- **AIM OF THE EXERCISE**
Count every line in the entries that follow where the word "avec" appears, then state only the total.

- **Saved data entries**
——————

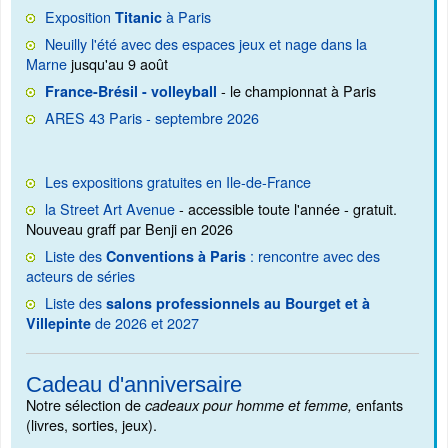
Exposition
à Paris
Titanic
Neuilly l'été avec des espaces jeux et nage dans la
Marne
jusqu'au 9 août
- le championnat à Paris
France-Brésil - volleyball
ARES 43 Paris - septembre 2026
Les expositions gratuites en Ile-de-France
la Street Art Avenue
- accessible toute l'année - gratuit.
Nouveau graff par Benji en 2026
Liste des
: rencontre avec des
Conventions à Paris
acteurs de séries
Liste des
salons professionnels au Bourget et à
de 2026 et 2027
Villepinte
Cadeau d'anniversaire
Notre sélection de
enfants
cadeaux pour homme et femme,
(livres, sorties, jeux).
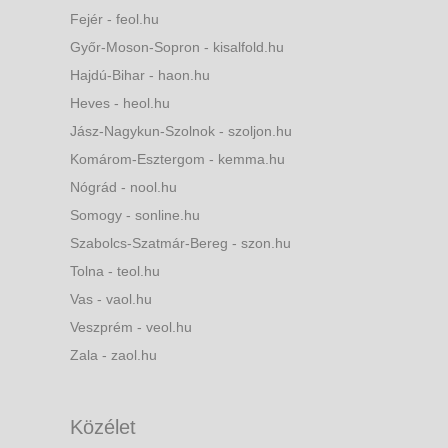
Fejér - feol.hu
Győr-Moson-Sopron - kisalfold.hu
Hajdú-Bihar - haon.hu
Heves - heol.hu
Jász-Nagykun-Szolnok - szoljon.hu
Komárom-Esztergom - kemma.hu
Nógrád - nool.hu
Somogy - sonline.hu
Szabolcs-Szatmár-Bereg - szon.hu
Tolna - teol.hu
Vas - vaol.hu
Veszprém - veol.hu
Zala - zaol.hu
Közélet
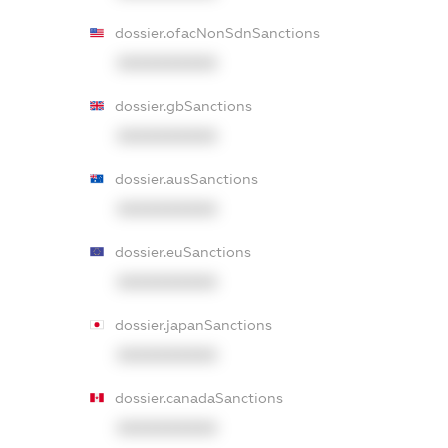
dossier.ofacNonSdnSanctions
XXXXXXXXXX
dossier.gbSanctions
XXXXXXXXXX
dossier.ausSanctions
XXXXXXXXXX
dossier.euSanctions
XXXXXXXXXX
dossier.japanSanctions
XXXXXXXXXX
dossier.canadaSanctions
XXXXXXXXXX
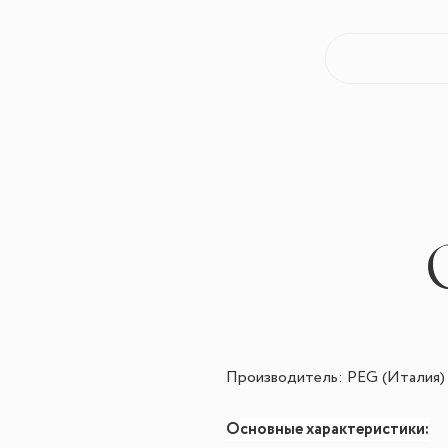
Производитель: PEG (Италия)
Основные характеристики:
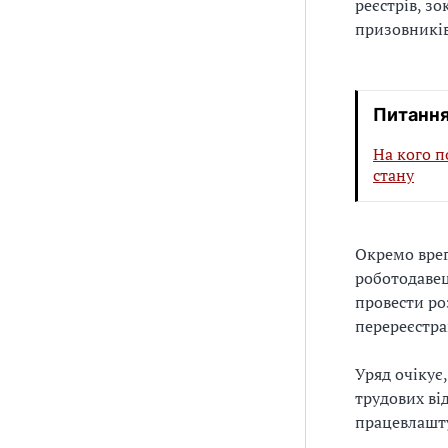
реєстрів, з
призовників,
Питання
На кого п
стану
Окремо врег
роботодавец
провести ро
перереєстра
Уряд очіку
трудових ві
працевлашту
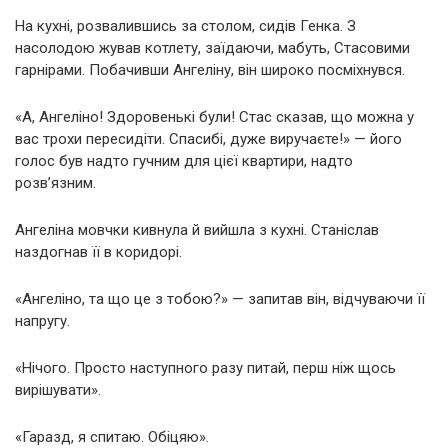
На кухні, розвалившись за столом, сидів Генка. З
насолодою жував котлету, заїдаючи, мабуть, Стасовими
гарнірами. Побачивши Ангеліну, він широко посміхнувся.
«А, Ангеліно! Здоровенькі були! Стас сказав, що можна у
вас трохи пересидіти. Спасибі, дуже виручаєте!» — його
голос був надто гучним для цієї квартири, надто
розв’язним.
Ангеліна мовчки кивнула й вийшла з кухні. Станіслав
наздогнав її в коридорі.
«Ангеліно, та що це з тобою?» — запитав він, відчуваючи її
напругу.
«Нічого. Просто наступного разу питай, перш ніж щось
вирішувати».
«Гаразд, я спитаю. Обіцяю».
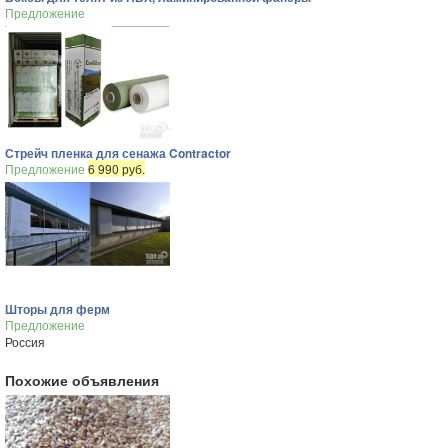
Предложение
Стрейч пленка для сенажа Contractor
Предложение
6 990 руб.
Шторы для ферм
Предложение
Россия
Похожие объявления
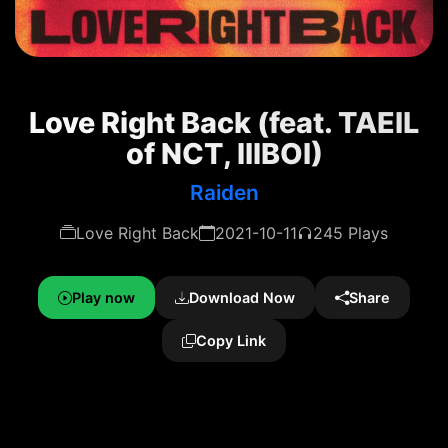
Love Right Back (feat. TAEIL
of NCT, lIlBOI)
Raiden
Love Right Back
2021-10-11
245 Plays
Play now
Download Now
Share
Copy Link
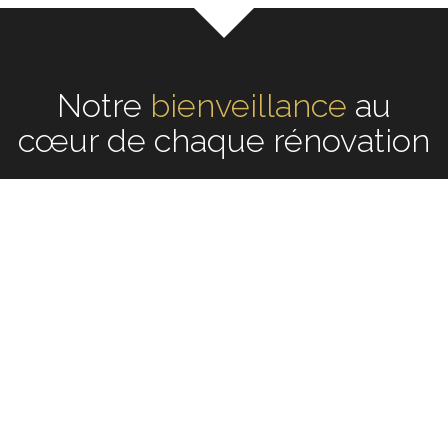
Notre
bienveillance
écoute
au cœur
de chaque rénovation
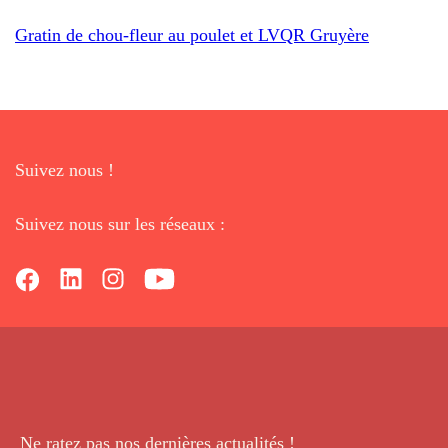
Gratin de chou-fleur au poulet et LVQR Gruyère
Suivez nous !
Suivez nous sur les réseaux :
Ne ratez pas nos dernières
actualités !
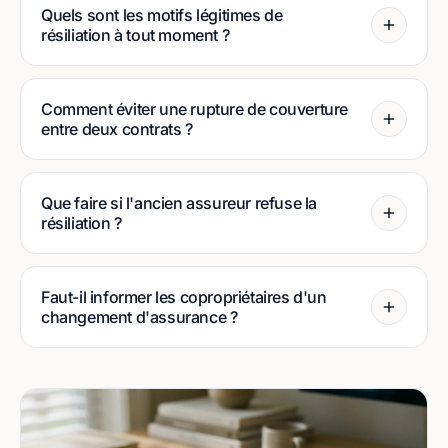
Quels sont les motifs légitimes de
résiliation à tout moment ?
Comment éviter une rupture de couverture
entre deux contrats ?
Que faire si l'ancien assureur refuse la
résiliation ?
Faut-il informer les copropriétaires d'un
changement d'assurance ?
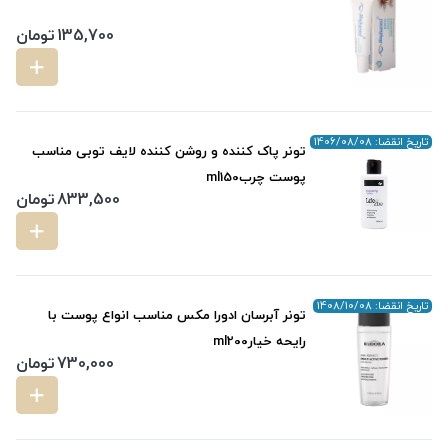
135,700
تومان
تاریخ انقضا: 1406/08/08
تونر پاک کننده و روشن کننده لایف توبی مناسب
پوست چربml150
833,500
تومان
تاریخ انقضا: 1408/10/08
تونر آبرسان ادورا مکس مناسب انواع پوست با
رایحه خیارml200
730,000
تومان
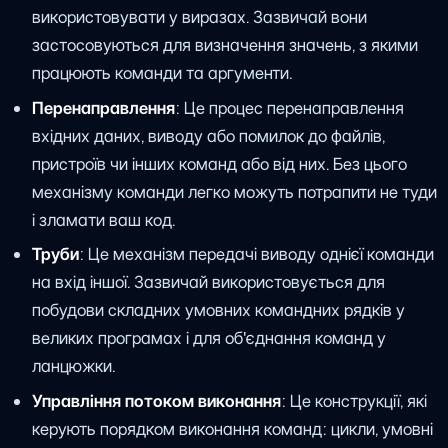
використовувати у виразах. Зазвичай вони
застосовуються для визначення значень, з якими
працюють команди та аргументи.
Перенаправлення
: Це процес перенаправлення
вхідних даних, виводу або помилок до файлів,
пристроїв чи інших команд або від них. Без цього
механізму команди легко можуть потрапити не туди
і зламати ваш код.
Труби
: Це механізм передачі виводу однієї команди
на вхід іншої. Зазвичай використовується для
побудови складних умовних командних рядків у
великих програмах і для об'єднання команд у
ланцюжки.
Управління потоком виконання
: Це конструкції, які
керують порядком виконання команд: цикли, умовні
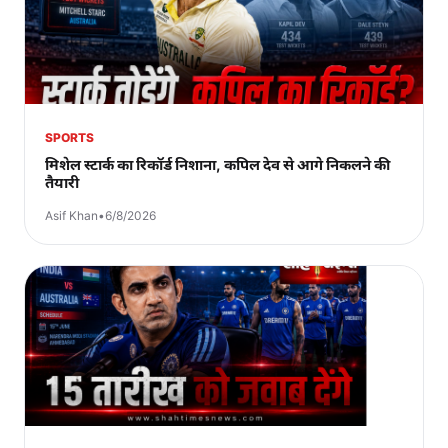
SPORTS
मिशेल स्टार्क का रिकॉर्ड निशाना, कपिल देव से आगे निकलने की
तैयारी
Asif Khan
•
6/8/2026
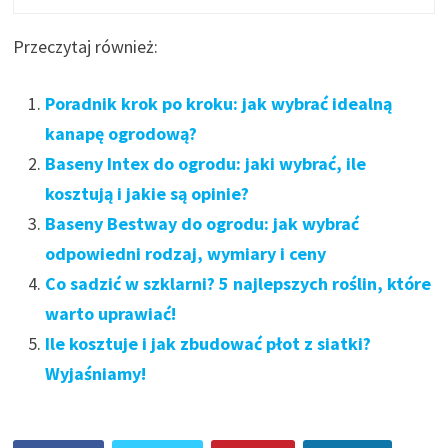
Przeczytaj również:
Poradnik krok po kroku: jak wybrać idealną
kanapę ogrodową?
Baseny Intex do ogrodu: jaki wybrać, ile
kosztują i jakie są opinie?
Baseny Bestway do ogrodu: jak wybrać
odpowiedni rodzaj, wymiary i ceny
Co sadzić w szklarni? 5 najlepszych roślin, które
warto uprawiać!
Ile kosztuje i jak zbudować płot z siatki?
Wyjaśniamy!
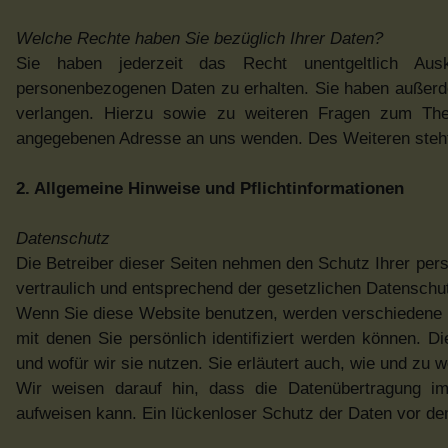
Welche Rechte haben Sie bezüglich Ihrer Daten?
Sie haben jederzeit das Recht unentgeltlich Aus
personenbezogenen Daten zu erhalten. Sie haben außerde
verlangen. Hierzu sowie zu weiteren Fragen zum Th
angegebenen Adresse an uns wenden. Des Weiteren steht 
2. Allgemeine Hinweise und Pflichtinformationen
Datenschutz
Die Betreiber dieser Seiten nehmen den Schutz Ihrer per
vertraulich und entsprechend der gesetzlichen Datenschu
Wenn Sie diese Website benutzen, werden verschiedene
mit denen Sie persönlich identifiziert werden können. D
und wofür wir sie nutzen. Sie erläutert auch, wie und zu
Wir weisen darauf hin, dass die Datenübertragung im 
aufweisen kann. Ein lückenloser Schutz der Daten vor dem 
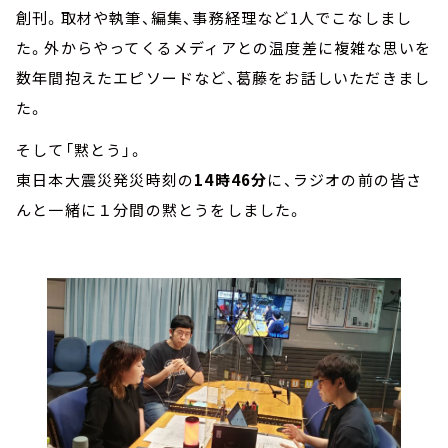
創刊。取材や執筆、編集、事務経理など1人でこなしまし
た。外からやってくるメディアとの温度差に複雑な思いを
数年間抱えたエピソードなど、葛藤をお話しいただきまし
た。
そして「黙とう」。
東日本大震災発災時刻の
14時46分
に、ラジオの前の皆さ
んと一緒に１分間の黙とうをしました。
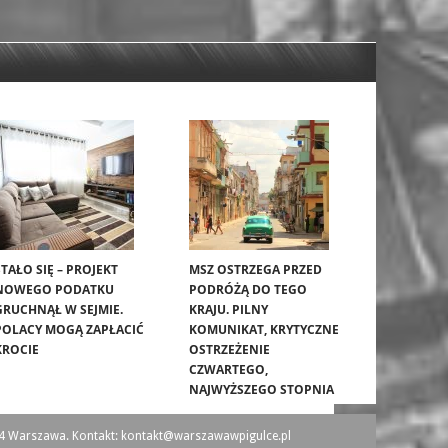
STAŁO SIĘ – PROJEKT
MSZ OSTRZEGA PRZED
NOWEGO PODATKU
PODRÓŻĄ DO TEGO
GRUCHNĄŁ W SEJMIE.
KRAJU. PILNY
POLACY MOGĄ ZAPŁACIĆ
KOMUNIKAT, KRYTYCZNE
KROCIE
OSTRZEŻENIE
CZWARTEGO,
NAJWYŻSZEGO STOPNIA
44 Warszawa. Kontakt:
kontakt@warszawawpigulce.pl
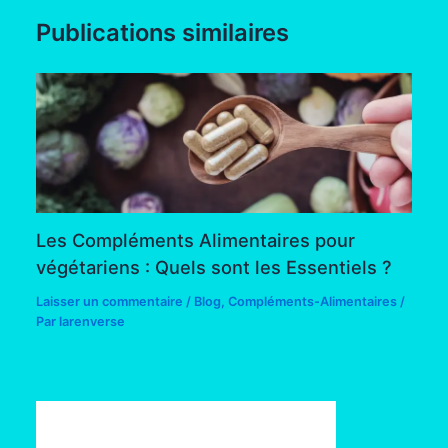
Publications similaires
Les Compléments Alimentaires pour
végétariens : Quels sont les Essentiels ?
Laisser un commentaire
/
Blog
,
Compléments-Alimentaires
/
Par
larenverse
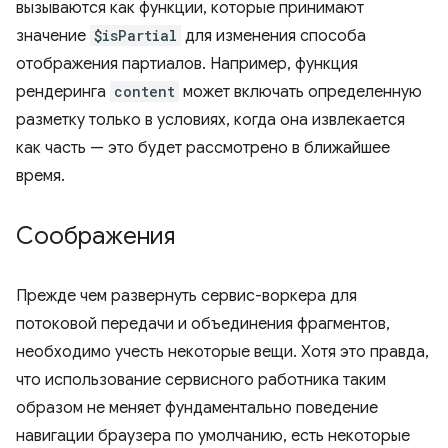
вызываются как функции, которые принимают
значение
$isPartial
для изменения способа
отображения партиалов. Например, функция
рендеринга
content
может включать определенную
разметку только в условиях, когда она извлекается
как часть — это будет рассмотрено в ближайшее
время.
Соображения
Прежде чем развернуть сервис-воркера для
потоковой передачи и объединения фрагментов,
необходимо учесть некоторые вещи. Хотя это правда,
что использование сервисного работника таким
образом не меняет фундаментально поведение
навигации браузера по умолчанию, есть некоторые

——————

- **ANSWER TO THE EXERCISE**
2